Inheritance, Composition, and Aggregation

• Complex class structures can be built through inheritance, composition, and aggregation.
• Inheritance establishes an “is-a” relationship between classes.
  • The subclass has the same features and functionality as its base class, with some extensions.
  • A Car is-a Vehicle. An Apple is-a Food.
• Composition and aggregation are the construction of complex classes that incorporate other objects.
  • They establish a “has-a” relationship between classes.
  • A Car has-a Engine. A Customer has-a CreditCard.
• In composition, the component object exists solely for the use of its composite object.
  • If the composite object is destroyed, the component object is destroyed as well.
  • For example, an Employee has-a name, implemented as a String object. There is no need to retain the String object once the Employee object has been destroyed.
• In aggregation, the component object can (but isn’t required to) have an existence independent of its use in the aggregate object.
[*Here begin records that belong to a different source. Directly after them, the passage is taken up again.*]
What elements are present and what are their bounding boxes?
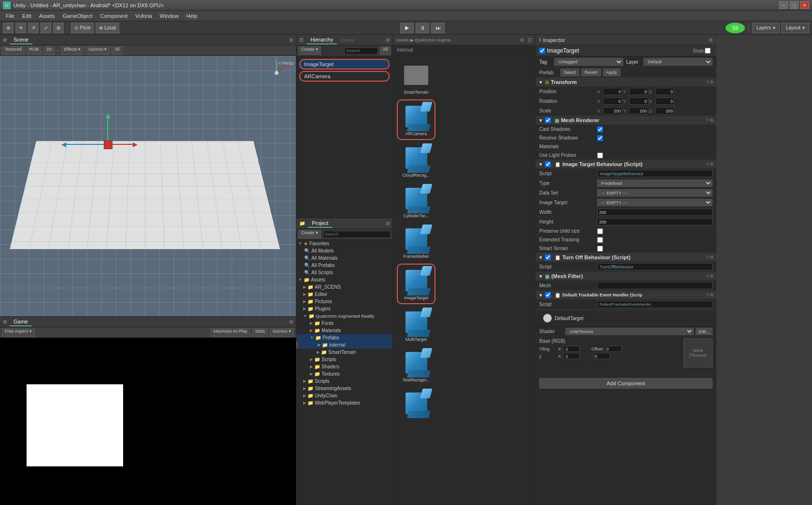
scene-viewport[interactable]: x y z < Persp (0, 56, 296, 316)
offset-y[interactable] (593, 353, 610, 359)
tob-enabled[interactable] (545, 254, 551, 260)
asset-smartterrain[interactable]: SmartTerrain (397, 59, 435, 98)
plugins-item[interactable]: ▶ 📁 Plugins (296, 305, 392, 312)
cast-shadows-check[interactable] (597, 126, 603, 132)
menu-edit[interactable]: Edit (18, 12, 35, 20)
step-button[interactable]: ⏭ (431, 23, 445, 33)
effects-btn[interactable]: Effects ▾ (61, 46, 84, 55)
close-button[interactable]: ✕ (800, 1, 809, 9)
assets-list-btn[interactable]: ☰ (528, 37, 532, 42)
dteh-enabled[interactable] (545, 292, 551, 298)
unitychan-item[interactable]: ▶ 📁 UnityChan (296, 392, 392, 399)
asset-arcamera[interactable]: ARCamera (397, 99, 435, 140)
scale-y[interactable] (629, 107, 648, 114)
layers-dropdown[interactable]: Layers ▾ (752, 23, 780, 33)
pictures-item[interactable]: ▶ 📁 Pictures (296, 298, 392, 305)
hier-maximize[interactable]: ⊠ (386, 37, 390, 42)
tool-qwert[interactable]: ⊕ (3, 23, 14, 33)
asset-imagetarget[interactable]: ImageTarget (397, 264, 435, 304)
rgb-btn[interactable]: RGB (27, 46, 42, 55)
maximize-button[interactable]: □ (790, 1, 798, 9)
hierarchy-search[interactable] (344, 47, 378, 55)
rot-x[interactable] (603, 98, 622, 105)
static-checkbox[interactable] (705, 48, 711, 54)
itb-type-dropdown[interactable]: Predefined (597, 180, 713, 187)
meshrenderer-header[interactable]: ▼ ▦ Mesh Renderer ? ⚙ (535, 116, 716, 125)
game-tab[interactable]: Game (10, 318, 32, 326)
asset-more[interactable] (397, 387, 435, 421)
assets-root[interactable]: ▼ 📁 Assets (296, 276, 392, 283)
asset-testrecogni[interactable]: TestRecogni... (397, 347, 435, 385)
project-create-btn[interactable]: Create ▾ (298, 230, 321, 238)
scripts-item[interactable]: ▶ 📁 Scripts (296, 378, 392, 385)
itb-height-input[interactable] (597, 218, 713, 225)
tiling-y[interactable] (563, 353, 580, 359)
scene-tab[interactable]: Scene (10, 36, 32, 44)
prefab-revert-btn[interactable]: Revert (581, 69, 601, 76)
transform-header[interactable]: ▼ ⊞ Transform ? ⚙ (535, 78, 716, 87)
scale-z[interactable] (655, 107, 674, 114)
hierarchy-create-btn[interactable]: Create ▾ (298, 46, 321, 55)
scripts-sub-item[interactable]: ▶ 📁 Scripts (296, 356, 392, 363)
menu-component[interactable]: Component (96, 12, 131, 20)
project-tab[interactable]: Project (308, 219, 332, 228)
menu-window[interactable]: Window (156, 12, 182, 20)
asset-multitarget[interactable]: MultiTarget (397, 306, 435, 345)
fonts-item[interactable]: ▶ 📁 Fonts (296, 320, 392, 327)
itb-imagetarget-dropdown[interactable]: --- EMPTY --- (597, 199, 713, 206)
tool-rect[interactable]: ⊞ (53, 23, 64, 33)
itb-enabled[interactable] (545, 161, 551, 167)
qualcomm-item[interactable]: ▼ 📁 Qualcomm Augmented Reality (296, 312, 392, 320)
rot-y[interactable] (629, 98, 648, 105)
menu-assets[interactable]: Assets (35, 12, 59, 20)
pivot-button[interactable]: ⊙ Pivot (71, 23, 94, 33)
smart-terrain-check[interactable] (597, 246, 603, 252)
asset-cloudrecog[interactable]: CloudRecog... (397, 142, 435, 181)
active-checkbox[interactable] (539, 48, 545, 54)
meshrenderer-enabled[interactable] (545, 117, 551, 123)
offset-x[interactable] (605, 346, 622, 352)
gizmos-game-btn[interactable]: Gizmos ▾ (270, 328, 294, 337)
layer-dropdown[interactable]: Default (644, 58, 713, 66)
imagetarget-behaviour-header[interactable]: ▼ 📋 Image Target Behaviour (Script) ? ⚙ (535, 160, 716, 169)
meshfilter-header[interactable]: ▼ ▦ (Mesh Filter) ? ⚙ (535, 272, 716, 281)
favorites-folder[interactable]: ▼ ★ Favorites (296, 240, 392, 247)
streaming-item[interactable]: ▶ 📁 StreamingAssets (296, 385, 392, 392)
add-component-btn[interactable]: Add Component (539, 378, 713, 389)
pos-z[interactable] (655, 88, 674, 95)
hierarchy-item-arcamera[interactable]: ARCamera (299, 71, 390, 82)
edit-shader-btn[interactable]: Edit... (696, 328, 713, 335)
all-btn[interactable]: All (112, 46, 122, 55)
webplayer-item[interactable]: ▶ 📁 WebPlayerTemplates (296, 399, 392, 407)
tag-dropdown[interactable]: Untagged (554, 58, 623, 66)
all-models-item[interactable]: 🔍 All Models (296, 247, 392, 254)
dteh-header[interactable]: ▼ 📋 Default Trackable Event Handler (Scr… (535, 291, 716, 300)
pause-button[interactable]: ⏸ (416, 23, 429, 33)
mf-mesh-ref[interactable] (597, 282, 713, 289)
preserve-child-check[interactable] (597, 228, 603, 234)
prefab-select-btn[interactable]: Select (560, 69, 579, 76)
scene-maximize[interactable]: ⊠ (289, 37, 293, 42)
tob-script-ref[interactable]: TurnOffBehaviour (597, 263, 713, 270)
all-scripts-item[interactable]: 🔍 All Scripts (296, 269, 392, 276)
smartterrain-item[interactable]: ▶ 📁 SmartTerrain (296, 349, 392, 356)
collab-badge[interactable]: 58 (726, 23, 745, 33)
all-materials-item[interactable]: 🔍 All Materials (296, 254, 392, 262)
layout-dropdown[interactable]: Layout ▾ (782, 23, 809, 33)
asset-cylindertar[interactable]: CylinderTar... (397, 182, 435, 221)
menu-file[interactable]: File (2, 12, 18, 20)
pos-x[interactable] (603, 88, 622, 95)
menu-vuforia[interactable]: Vuforia (131, 12, 155, 20)
ar-scens-item[interactable]: ▶ 📁 AR_SCENS (296, 283, 392, 291)
all-prefabs-item[interactable]: 🔍 All Prefabs (296, 262, 392, 269)
textures-item[interactable]: ▶ 📁 Textures (296, 370, 392, 378)
project-maximize[interactable]: ⊠ (386, 221, 390, 226)
none-texture-box[interactable]: None (Texture) (684, 338, 713, 367)
prefabs-item[interactable]: ▼ 📁 Prefabs (296, 334, 392, 341)
asset-framemarker[interactable]: FrameMarker (397, 223, 435, 262)
tool-move[interactable]: ✛ (15, 23, 26, 33)
receive-shadows-check[interactable] (597, 135, 603, 141)
assets-icons-btn[interactable]: ⊞ (520, 37, 524, 42)
local-button[interactable]: ⊕ Local (96, 23, 119, 33)
project-search[interactable] (323, 231, 391, 238)
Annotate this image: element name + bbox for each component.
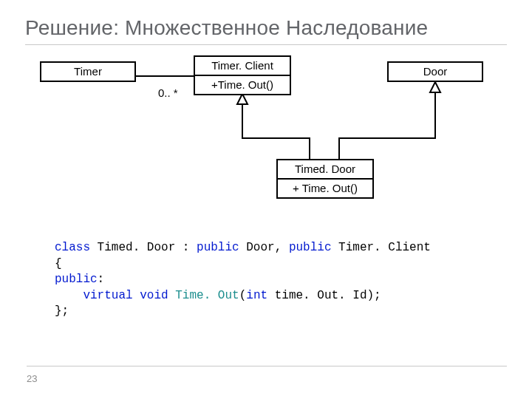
code-text: Timer. Client: [331, 241, 430, 254]
code-text: time. Out. Id);: [267, 289, 381, 302]
uml-operation: +Time. Out(): [195, 75, 290, 94]
uml-operation: + Time. Out(): [278, 178, 372, 197]
page-number: 23: [27, 373, 37, 384]
code-text: (: [239, 289, 247, 302]
code-keyword: public: [289, 241, 332, 254]
code-text: :: [98, 273, 105, 286]
code-keyword: public: [197, 241, 239, 254]
code-keyword: class: [55, 241, 90, 254]
code-text: {: [55, 257, 62, 270]
uml-class-timed-door: Timed. Door + Time. Out(): [276, 159, 374, 199]
svg-marker-2: [430, 82, 440, 92]
code-text: [168, 289, 176, 302]
slide-title: Решение: Множественное Наследование: [25, 16, 507, 40]
code-keyword: int: [246, 289, 267, 302]
code-indent: [55, 289, 83, 302]
uml-class-name: Timer. Client: [195, 57, 290, 75]
code-keyword: public: [55, 273, 98, 286]
uml-class-name: Door: [389, 63, 482, 81]
code-fn: Time. Out: [175, 289, 239, 302]
code-text: };: [55, 304, 69, 318]
association-multiplicity: 0.. *: [158, 86, 178, 99]
code-keyword: void: [140, 289, 168, 302]
code-text: [133, 289, 140, 302]
slide: Решение: Множественное Наследование Time…: [0, 0, 532, 399]
uml-class-timer: Timer: [40, 61, 136, 82]
uml-class-name: Timer: [41, 63, 134, 81]
divider-top: [25, 44, 507, 45]
code-text: Timed. Door :: [90, 241, 197, 254]
uml-diagram: Timer Timer. Client +Time. Out() Door Ti…: [25, 55, 498, 218]
code-block: class Timed. Door : public Door, public …: [55, 240, 507, 320]
divider-bottom: [27, 366, 507, 366]
code-text: Door,: [239, 241, 289, 254]
uml-class-door: Door: [387, 61, 483, 82]
svg-marker-1: [237, 94, 248, 104]
uml-class-timer-client: Timer. Client +Time. Out(): [194, 55, 291, 95]
uml-class-name: Timed. Door: [278, 160, 372, 178]
code-keyword: virtual: [83, 289, 132, 302]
  • Depending on the structure of the aggregate, destroying the aggregate may or may not destroy the component.
  • For example, let’s say a Customer has-a BankAccount object. However, the BankAccount might represent a joint account owned by multiple Customers. In that case, it might not be appropriate to delete the BankAccount object just because one Customer object is deleted from the system.

Notice that composition and aggregation represent another aspect of encapsulation. For example, consider a Customer class that includes a customer’s birthdate as a property. We could define a Customer class in such a way that it duplicates all of the fields and methods from and existing class like Date, but duplicating code is almost always a bad idea. What if the data or methods associated with a Date were to change in the future? We would also have to change the definitions for our Customer class. Whenever a set of data or methods are used in more than one place, we should look for opportunities to encapsulate the data or methods so that we can reuse the code and isolate any changes we might need to make in the future.
Additionally when designing a class structure with composition or aggregation, we should keep in mind the principle of encapsulation when deciding where to implement functionality. Consider implementing a method on Customer that would return the customer’s age. Obviously, this depends on the birth date of the customer stored in the Date object. But should we have code in Customer that calculates the elapsed time since the birth date? It would require the Customer class to know some very Date-specific manipulation. In this case, the code would be tightly coupled –- a change to Date is more likely to require a change to Customer as well. It seems more appropriate for Date objects to know how to calculate the elapsed time between two instances. The Customer object could then delegate the age request to the Date object in an appropriate manner. This makes the classes loosely coupled –- so that a change to Date is unlikely to require a change to Customer.